Last Saturday, a group of us sat around a big wooden table in an art room in the Westchester Community College Center for the Arts, practicing writing stories of things that touched us or shocked us as fast as we could and all in one long, breathless sentence. Before we started, we practiced sitting with eyes closed for a time, allowing the body to be present, allowing ourselves to really be aware the breathing and the mysterious life in us that links us with the distant past and with worlds beyond us. We tried writing as we had meditated, allowing everything to happen, accepting what arose knowing that no thought or feeling was final. A few people decided to read out loud what they wrote and we were amazed at the beauty and life in what we heard. It seemed extraordinary evidence that we have the rhythm of story in us just as surely as the rhythm breath–and more: There were places in a couple of stories that opened up and let through a flash of pain and majesty of the greater human story, of loss and love and going on. It was quietly thrilling, like seeing the moon and stars through the parting clouds. I came away recognizing how important it is to be with others and exchange with others. Through others, we can recognize our own deeper possibilities and finer qualities–we can glimpse something real.
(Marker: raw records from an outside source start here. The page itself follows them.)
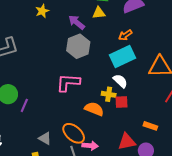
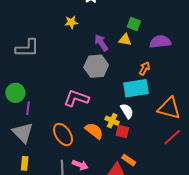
orange arrow: (125, 35) -> (144, 68), turned 136
purple line: (24, 105) -> (28, 108), turned -32
orange rectangle: (150, 126) -> (129, 160), moved
orange ellipse: (74, 133) -> (63, 135), moved
gray triangle: (45, 138) -> (23, 133), moved, size x1.6

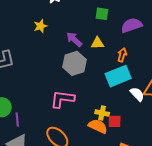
yellow triangle: (125, 40) -> (97, 43), moved
white semicircle: (127, 111) -> (137, 94), moved
orange semicircle: (94, 131) -> (98, 126), moved

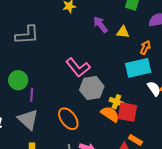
gray hexagon: (74, 63) -> (92, 88), moved
pink L-shape: (62, 99) -> (78, 67), moved, turned -145
red square: (115, 121) -> (127, 112), size x1.5

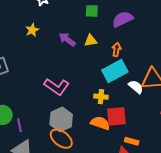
gray hexagon: (92, 88) -> (61, 119), moved
yellow cross: (116, 102) -> (101, 97), moved

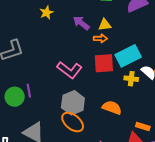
orange arrow: (116, 49) -> (100, 38), moved, turned 80
yellow cross: (101, 97) -> (131, 79), moved
red square: (116, 116) -> (104, 63), moved
purple line: (20, 125) -> (29, 91), moved

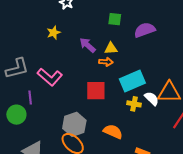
red square: (104, 63) -> (96, 91), moved
pink L-shape: (69, 70) -> (50, 77), moved
purple line: (29, 91) -> (30, 97), moved

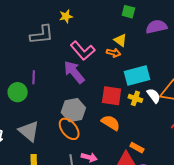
purple arrow: (88, 45) -> (74, 72), moved, size x1.4
yellow triangle: (111, 48) -> (120, 40), turned 32
gray L-shape: (17, 68) -> (42, 35), moved
pink L-shape: (50, 77) -> (83, 51), moved
red square: (96, 91) -> (112, 96), moved

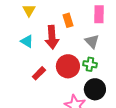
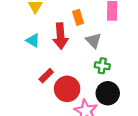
gray triangle: (92, 41) -> (93, 40), moved
red circle: (68, 66) -> (67, 89), moved

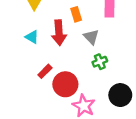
green cross: (102, 66) -> (100, 62), turned -32
black circle: (108, 93) -> (120, 95), moved

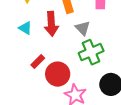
green cross: (100, 62) -> (91, 52), size x1.6

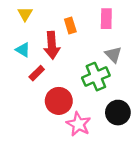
gray triangle: (83, 28) -> (113, 55), moved
red rectangle: (38, 61) -> (37, 73), moved

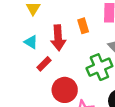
orange rectangle: (70, 26) -> (83, 26), moved

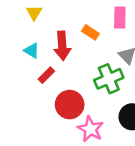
orange rectangle: (83, 26) -> (90, 32), turned -40

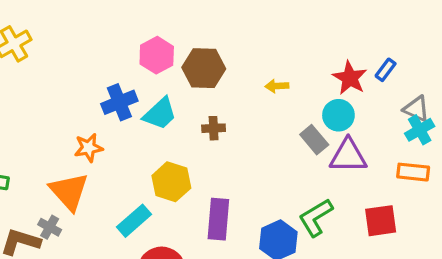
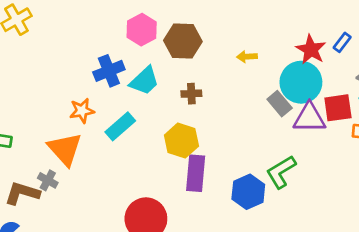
cyan circle: (338, 115) -> (301, 82), size x1.5
yellow hexagon: (171, 182) -> (181, 141), moved
cyan rectangle: (134, 221) -> (120, 126), moved
red square: (381, 221) -> (338, 108), moved

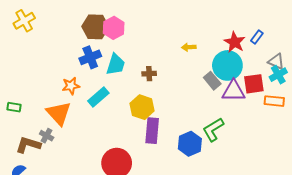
brown hexagon: (183, 41) -> (95, 27), moved
cyan trapezoid: (144, 81) -> (116, 64), turned -30

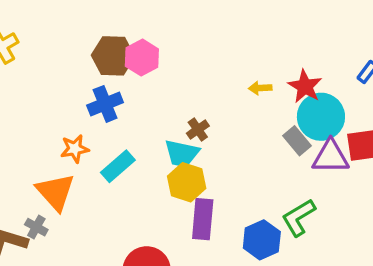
red star: (235, 42) -> (305, 86), moved
cyan trapezoid: (116, 64) -> (182, 154), moved, turned 85
brown cross: (149, 74) -> (198, 130), turned -32

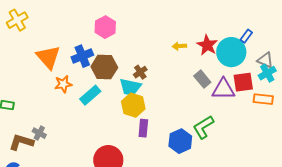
brown hexagon: (113, 56) -> (104, 67), moved
cyan circle: (321, 117) -> (231, 52), moved
orange triangle: (56, 192) -> (48, 57), moved
purple rectangle: (203, 219) -> (143, 128), size x0.7

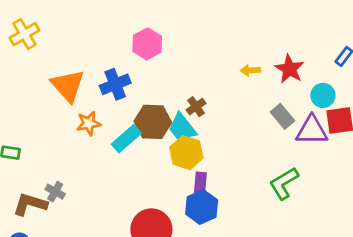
cyan circle: (231, 52) -> (323, 95), moved, size x0.6
brown hexagon: (104, 67) -> (153, 122), moved
cyan trapezoid: (130, 87) -> (182, 128), turned 40
blue hexagon: (180, 141) -> (202, 207), moved

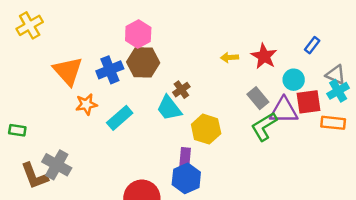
brown hexagon: (153, 122) -> (143, 62), moved
yellow hexagon: (186, 153) -> (206, 129), moved
green L-shape: (284, 183) -> (264, 127), moved
gray cross: (55, 192) -> (57, 165), size x1.6
brown L-shape: (30, 204) -> (35, 176), turned -128

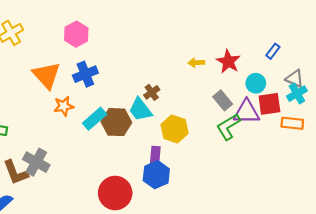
pink hexagon: (138, 34) -> (76, 34), moved
brown hexagon: (143, 62) -> (116, 122), moved

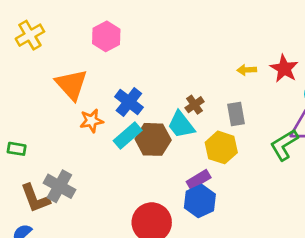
blue cross: (85, 74) -> (129, 102), moved, turned -30
gray rectangle: (223, 100) -> (236, 114), moved, turned 30
purple rectangle: (155, 156) -> (199, 180), turned 54

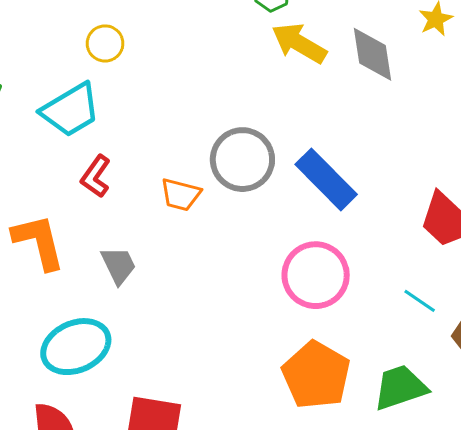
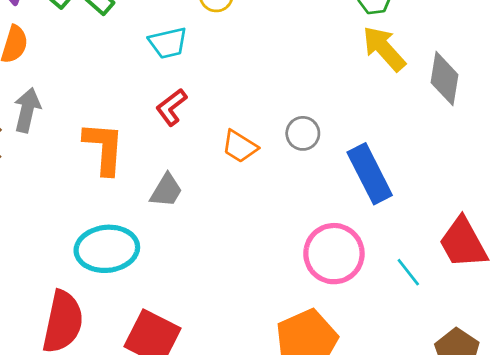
cyan trapezoid: (71, 110) -> (168, 43), size x0.7
gray circle: (242, 160) -> (303, 133), size x0.6
gray trapezoid: (118, 265) -> (166, 190), turned 39
cyan line: (420, 301) -> (408, 272), moved

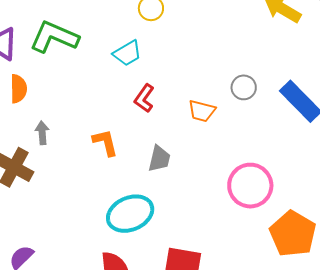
gray arrow: (27, 110) -> (42, 133), size x0.7
orange L-shape: (104, 148) -> (105, 142), size x0.7
pink circle: (334, 254) -> (250, 186), moved

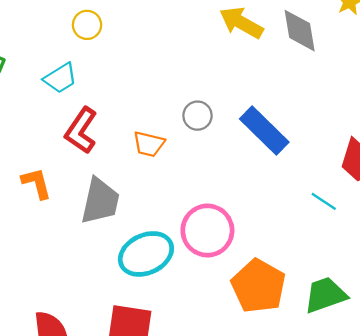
red L-shape: (144, 98) -> (81, 131), size x1.4
gray trapezoid: (159, 159) -> (100, 201), size x1.5
cyan ellipse: (130, 214) -> (146, 254), moved

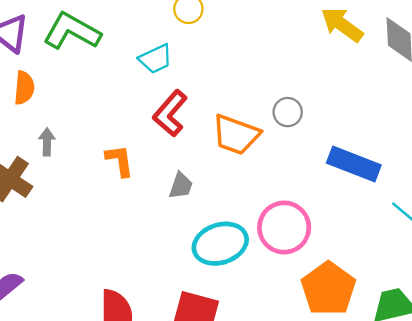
blue rectangle: (264, 130) -> (354, 164), moved, turned -30
orange trapezoid: (149, 144) -> (236, 135), size x1.5
gray trapezoid: (100, 201) -> (181, 186), size x0.6

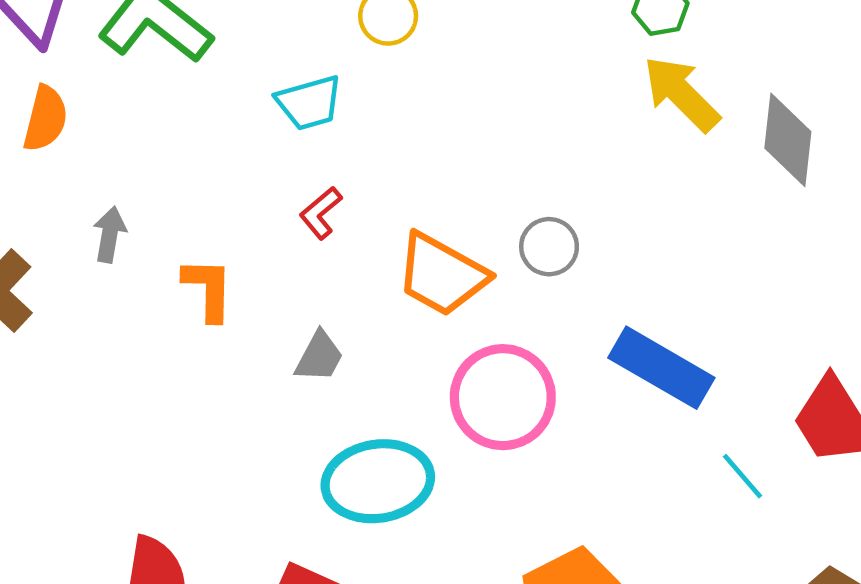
red L-shape: (170, 113) -> (321, 213), size x0.6
gray arrow: (47, 142) -> (110, 234), moved
pink circle: (284, 228) -> (503, 397), moved

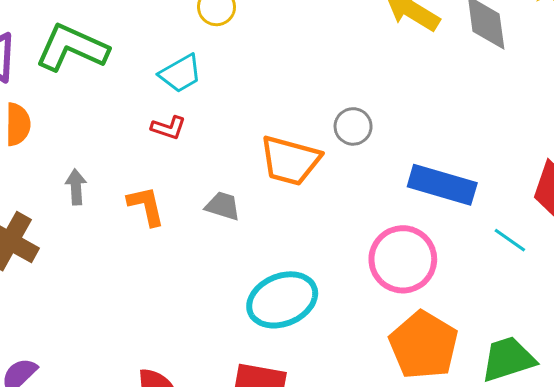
red L-shape: (321, 213) -> (168, 128), moved, turned -108
gray trapezoid: (319, 357) -> (223, 206), moved, turned -87
pink circle: (503, 397) -> (403, 259), moved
In the afternoon, full of the sense that there was everything to be gained by leaving my winter-imposed solitude and seeking out the work of others–and work by living humans, not museum pieces–I drove down to Manhattan. Braving the icy wind off the Hudson and the sense that I don’t know anything about art, I walked around the art galleries of Chelsea. I came to a full stop at the show “Regions of Unlikeness” by the artist Celia Gerard at the Sears Peyton Gallery. Gerard’s abstract, geometical works in black and white have the power of making a viewer stay. “It’s amazing how they unfold,” said my friend, and I agreed. The triangles, spheres, and cones open into landscapes and unknown worlds in deep space. What is really uncanny about the works is that they unfold the viewer, waking up the energies in the body and opening the mind and heart. I felt like I could see and feel the ongoing search in the work, and it had the effect of calling to search along with the artist. Gerard’s work woke me up, yet made me feel very concentrated and still, like looking inside a vast crystal or up at a mountain, or inside myself. It gave me a feeling of nostalgia for places I have never travelled, a longing for a quality or state that is still unknown yet essential…home.
“I want to unfold/ I don’t want to stay folded anywhere/ Because where I am folded,/ There I am a lie….” These lines by Rilke echoed through my head as I drove home from Manhattan last night, and this morning when I woke.